“Tell us about Uncle Soames, Granny. Why is he so keen on mother’s getting a divorce?”
“Your Uncle Soames,” said Emily, and her voice had in it an exaggerated assurance, “is a lawyer, my dear boy. He’s sure to know best.”
“Is he?” muttered Val. “But what did become of Aunt Irene? I remember she was jolly good-looking.”
“She—er....” said Emily, “behaved very badly. We don’t talk about it.”
“Well, I don’t want everybody at Oxford to know about our affairs,” ejaculated Val; “it’s a brutal idea. Why couldn’t father be prevented without its being made public?”
Emily sighed. She had always lived rather in an atmosphere of divorce, owing to her fashionable proclivities—so many of those whose legs had been under her table having gained a certain notoriety. When, however, it touched her own family, she liked it no better than other people. But she was eminently practical, and a woman of courage, who never pursued a shadow in preference to its substance.
“Your mother,” she said, “will be happier if she’s quite free, Val. Good-night, my dear boy; and don’t wear loud waistcoats up at Oxford, they’re not the thing just now. Here’s a little present.”
With another five pounds in his hand, and a little warmth in his heart, for he was fond of his grandmother, he went out into Park Lane. A wind had cleared the mist, the autumn leaves were rustling, and the stars were shining. With all that money in his pocket an impulse to ‘see life’ beset him; but he had not gone forty yards in the direction of Piccadilly when Holly’s shy face, and her eyes with an imp dancing in their gravity, came up before him, and his hand seemed to be tingling again from the pressure of her warm gloved hand. ‘No, dash it!’ he thought, ’I’m going home!’

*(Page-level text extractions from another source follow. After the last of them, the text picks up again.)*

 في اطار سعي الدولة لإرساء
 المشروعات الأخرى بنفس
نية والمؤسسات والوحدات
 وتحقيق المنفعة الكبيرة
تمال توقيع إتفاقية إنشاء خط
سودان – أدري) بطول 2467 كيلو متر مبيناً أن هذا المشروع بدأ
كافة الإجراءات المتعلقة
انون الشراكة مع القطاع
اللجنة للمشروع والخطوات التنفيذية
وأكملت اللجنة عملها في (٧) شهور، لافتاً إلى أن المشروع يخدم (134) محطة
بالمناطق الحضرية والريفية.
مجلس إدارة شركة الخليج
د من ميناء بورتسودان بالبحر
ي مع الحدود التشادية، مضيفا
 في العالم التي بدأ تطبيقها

SOAMES ENTERTAINS THE FUTURE
It was full late for the river, but the weather was lovely, and summer lingered below the yellowing leaves. Soames took many looks at the day from his riverside garden near Mapledurham that Sunday morning.

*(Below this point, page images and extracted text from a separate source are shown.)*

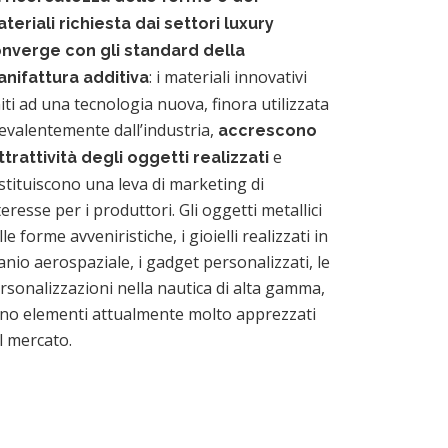
teriali richiesta dai settori luxury
nverge con gli standard della
: i materiali innovativi
nifattura additiva
iti ad una tecnologia nuova, finora utilizzata
evalentemente dall’industria,
accrescono
e
attrattività degli oggetti realizzati
stituiscono una leva di marketing di
teresse per i produttori. Gli oggetti metallici
lle forme avveniristiche, i gioielli realizzati in
tanio aerospaziale, i gadget personalizzati, le
rsonalizzazioni nella nautica di alta gamma,
no elementi attualmente molto apprezzati
l mercato.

With his own hands he put flowers about his little house-boat, and equipped the punt, in which, after lunch, he proposed to take them on the river. Placing those Chinese-looking cushions, he could not tell whether or no he wished to take Annette alone. She was so very pretty—could he trust himself not to say irrevocable words, passing beyond the limits of discretion? Roses on the veranda were still in bloom, and the hedges ever-green, so that there was almost nothing of middle-aged autumn to chill the mood; yet was he nervous, fidgety, strangely distrustful of his powers to steer just the right course. This visit had been planned to produce in Annette and her mother a due sense of his possessions, so that they should be ready to receive with respect any overture he might later be disposed to make.